The Watchtower of 1942 says: “The use of tobacco is extremely filthy.” But it also says: “To be sure, the Society has no power or authority or desire to say that a person who wishes to use tobacco may not do so. Nor can it say, ‘You may not witness for the Kingdom’.”

The book Questions in Connection With the Service of the Kingdom (1961) shows that if there is no other brother available to be an overseer, a brother who is using tobacco can have this position. This view was reversed before 1965, and in 1969 The Watchtower said that no person using tobacco can be an appointed representative of the Watchtower Society. A strong admonition for everyone to quit the tobacco habit was also given.

In 1973, persons who used tobacco were given a period of six months to quit the habit. If they did not do that, they would be disfellowshipped. If “causing divisions” mentioned in The Watchtower of 1952 is referring to the disfellowshipping offense of making a sect, then the prohibition of the use of tobacco is the first disfellowshipping offense not based on the Bible that the leaders of the Watchtower Society have introduced.

No one can dispute that the use of tobacco is an unclean habit regardless of how it is used. But the important question is how should Christians who believe in the Bible view the use of tobacco. Below I will make an outline of the changing viewpoints of the organization.


N.H. Knorr became the president of the Society in 1942, and he had already had an important share in leading the organization. F.W. Franz was also an experienced leader, particularly in connection with Bible doctrines. The view of the use of tobacco during the time they were leaders was clearly in accord with the Bible. We see this in the quotation below from The Watchtower of 1942, pages 205 and 206.

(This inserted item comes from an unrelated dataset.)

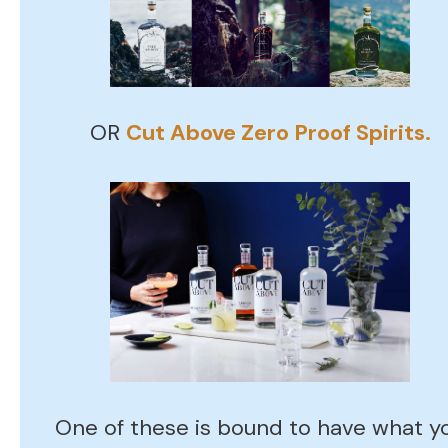
OR
Cut Above Zero Proof Spirits.
One of these is bound to have what y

The use of tobacco is extremely filthy, regardless of the form in which it is used…These scriptures [1 Timothy 4:12 and Romans 13:9, 10] bring forcibly to the attention of the Lord’s people that those who are proper representatives of the Lord and the Lord’s organization must be examples to the believers and of the believers; that they must follow a course of action that will work no ill to their neighbor. For these reasons these appointed to represent the Society as special or general publishers or as servants in the various company organizations are required to refrain from the use of tobacco in any form…those who persist in the use of the harmful weed cannot be considered as proper examples in word, in charity, in spirit, in faith, or in purity, and by their course of action the example they are setting forth works ill to their neighbor. They are rebelling against a reasonable requirement of the Lord’s organization…To be sure, the Society has no power or authority or desire to say that a person who wishes to use tobacco may not do so. Nor can it say, “You may not witness for the Kingdom.” But it can say who are its appointed representatives. Each one must decide whether he or she wishes to be in or out of line for privileges of service…Those who are appointed as a direct representative of the society in any capacity must refrain from the use of tobacco in all its forms.

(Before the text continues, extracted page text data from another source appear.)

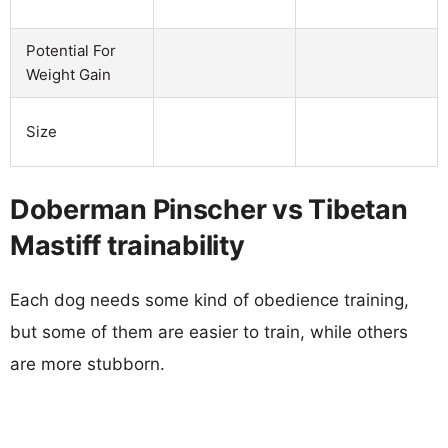
Potential For
Weight Gain
Size
Doberman Pinscher vs Tibetan
Mastiff trainability
Each dog needs some kind of obedience training,
but some of them are easier to train, while others
are more stubborn.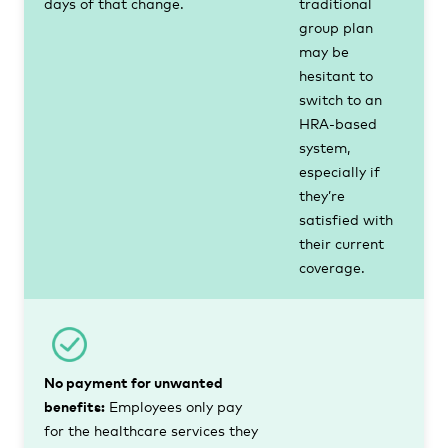
days of that change.
traditional
group plan
may be
hesitant to
switch to an
HRA-based
system,
especially if
they’re
satisfied with
their current
coverage.
No payment for unwanted
benefits:
Employees only pay
for the healthcare services they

The quoted words above express a balanced view of the use of tobacco, and they opt for Christian freedom. Its use is extremely filthy. But the Society does not have any power to force anyone to stop using tobacco; it is not even authorized to ask persons to quit their tobacco habit. This is a personal decision. However, those who quit may get privileges inside the organization, and this is a positive reward.


When I started as a circuit servant (overseer) in the spring of 1965, I received the book Questions in Connection With the Service of the Kingdom, which was published in 1961. On page 78 we find the question, “Will the use of tobacco result in restrictions for one who wants to serve Jehovah?” The answer follows the pattern of the article in 1942. But it also mentions one exception.

If a person who uses tobacco, is presenting himself for baptism, one should in a friendly manner show him that the use of tobacco is an impure habit that is not becoming for a servant of God. Even though we will not refuse to baptize him because he uses tobacco, we will not view him as a good example for the brothers in the congregation. And as long as he uses tobacco we will not appoint him as a ministerial servant or an overseer in the Christian organization. He cannot receive any privileges of service. He can participate in the theocratic ministry school and give talks, but he will not be allowed to give lectures. He may go from house to house, make back-calls, and conduct Bible studies, and in other ways be helping in the field service, as he is looking to Jehovah to get the power to quit his impure habit. One who is using tobacco cannot serve as pioneer or a fulltime representative for the theocratic organization.

There may be exceptions from this rule. But one who is using tobacco can only be appointed as a ministerial servant or an overseer if there is no other baptized person in the congregation who can serve as a servant. If one who is using tobacco is appointed as a servant, he must accept that he cannot use tobacco publicly while he is preaching in the field or in the neighborhood of the Kingdom Hall. And he must make conscious efforts to quit this bad habit.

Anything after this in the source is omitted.